Here is some extra help:

points <- data.frame(latitude=c(40.433663, 40.432104, 40.428486), longitude=c(-86.916584, -86.919610, -86.920866))
# Note that the "output" argument gets passed to the "revgeo" function.
mapply(revgeo, points$longitude, points$latitude, output="frame")
# The output isn't in a great format, and we'd prefer to just get the "state" data.
# Let's wrap "revgeo" into another function that just gets "state" and try again.
get_state <- function(lon, lat) {
  return(revgeo(lon, lat, output="frame")["state"])
mapply(get_state, points$longitude, points$latitude)

It is okay to get "Not Found" for some of the addresses.

Items to submit
  • Code used to solve the problem.

  • The head of the resulting data.frame.

Question 5

Use the leaflet, addTiles, and addCircles functions from the leaflet package to map our average latitude and longitude data from question (4) to a map (should be a total of 57 lat/long pairs).

See here for an example of adding points to a map.

Items to submit
  • Code used to create the map.

  • The map itself as output from running the code chunk.

Question 6

Write a bash script that accepts at least 1 argument, and performs a useful task using at least 1 dataset from the forest folder in /anvil/projects/tdm/data/forest/. An example of a useful task could be printing a report of summary statistics for the data. Feel free to get creative. Note that tasks must be non-trivial — a bash script that counts the number of lines in a file is not appropriate. Make sure to properly document (via comments) what your bash script does. Also ensure that your script returns columnar data with appropriate separating characters (for example a csv).

Items to submit
  • The content of your bash script starting from #!/bin/bash.
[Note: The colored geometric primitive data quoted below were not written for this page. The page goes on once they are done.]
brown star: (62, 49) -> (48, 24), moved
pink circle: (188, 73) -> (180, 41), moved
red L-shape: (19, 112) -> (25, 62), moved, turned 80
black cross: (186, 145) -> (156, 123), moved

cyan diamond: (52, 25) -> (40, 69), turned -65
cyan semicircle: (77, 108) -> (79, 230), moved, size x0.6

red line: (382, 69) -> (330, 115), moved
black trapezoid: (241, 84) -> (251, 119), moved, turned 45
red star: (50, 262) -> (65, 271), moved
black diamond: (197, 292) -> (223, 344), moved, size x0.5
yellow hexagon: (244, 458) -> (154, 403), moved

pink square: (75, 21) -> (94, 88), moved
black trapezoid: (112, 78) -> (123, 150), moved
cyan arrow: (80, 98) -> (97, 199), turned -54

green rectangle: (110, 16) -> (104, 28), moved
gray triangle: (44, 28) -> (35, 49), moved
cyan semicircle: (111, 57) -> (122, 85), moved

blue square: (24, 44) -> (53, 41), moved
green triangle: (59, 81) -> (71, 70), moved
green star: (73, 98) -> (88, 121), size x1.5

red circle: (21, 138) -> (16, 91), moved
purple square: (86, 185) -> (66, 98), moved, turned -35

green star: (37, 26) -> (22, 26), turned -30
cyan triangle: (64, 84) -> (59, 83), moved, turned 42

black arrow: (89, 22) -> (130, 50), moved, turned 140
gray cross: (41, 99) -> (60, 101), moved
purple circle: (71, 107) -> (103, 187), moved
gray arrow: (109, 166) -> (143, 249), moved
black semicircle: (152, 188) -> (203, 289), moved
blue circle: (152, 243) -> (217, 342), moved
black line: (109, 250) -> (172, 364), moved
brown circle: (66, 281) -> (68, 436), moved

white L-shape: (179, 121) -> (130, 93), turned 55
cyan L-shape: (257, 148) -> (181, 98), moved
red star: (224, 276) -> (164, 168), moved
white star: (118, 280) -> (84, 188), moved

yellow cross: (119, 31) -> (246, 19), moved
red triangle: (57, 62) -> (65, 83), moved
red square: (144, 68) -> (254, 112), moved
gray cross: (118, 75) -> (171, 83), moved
  • Example output from running your script as intended.

  • A description of what your script does.

Question 7

You used fread in question (2). Now use the cmd argument in conjunction with your script from (6) to read the script output into a data.table in your R environment.

Items to submit
  • The R code used to read in and preprocess your data using your bash script from (6).

  • The head of the resulting data.table.